_TASK ITEM:_
Please work out the number of lines in the following material that include "джек", and reply with only that number.
SUPPLIED INFORMATION Start Marker
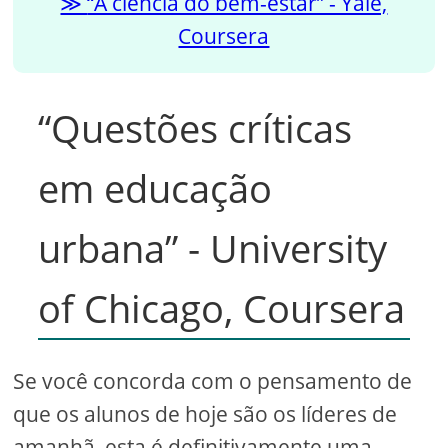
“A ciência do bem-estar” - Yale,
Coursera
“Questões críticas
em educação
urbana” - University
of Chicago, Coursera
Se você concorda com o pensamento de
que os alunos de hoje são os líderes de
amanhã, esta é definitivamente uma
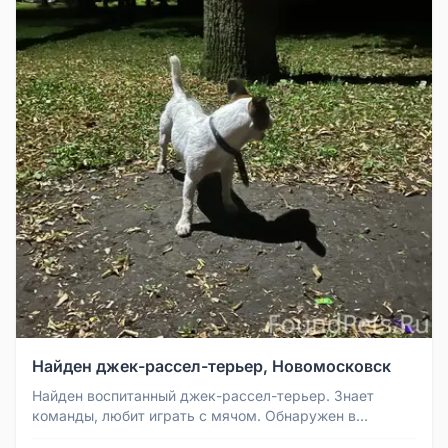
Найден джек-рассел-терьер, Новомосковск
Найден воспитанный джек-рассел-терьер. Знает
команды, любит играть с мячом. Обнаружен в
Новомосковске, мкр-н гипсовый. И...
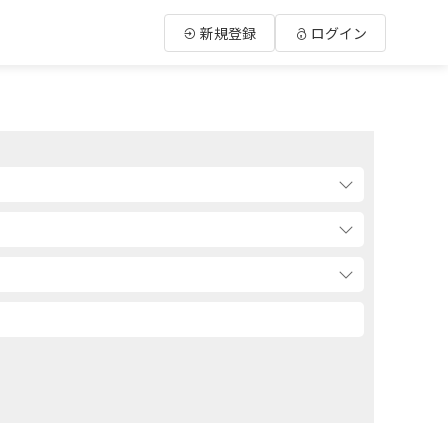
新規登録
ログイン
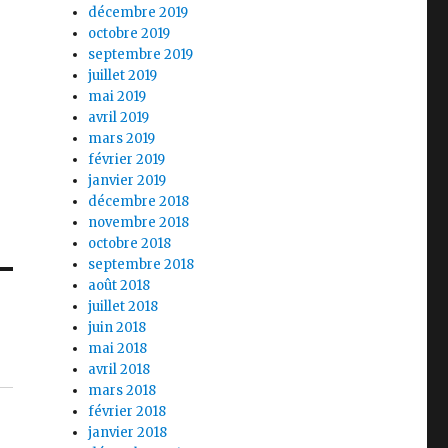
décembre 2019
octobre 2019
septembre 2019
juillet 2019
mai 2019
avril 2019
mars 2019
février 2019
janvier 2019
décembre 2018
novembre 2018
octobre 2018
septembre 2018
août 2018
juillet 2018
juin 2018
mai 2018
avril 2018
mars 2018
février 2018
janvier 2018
SUPPLIED INFORMATION End Marker
_SOLUTION TO THIS PROBLEM:_
2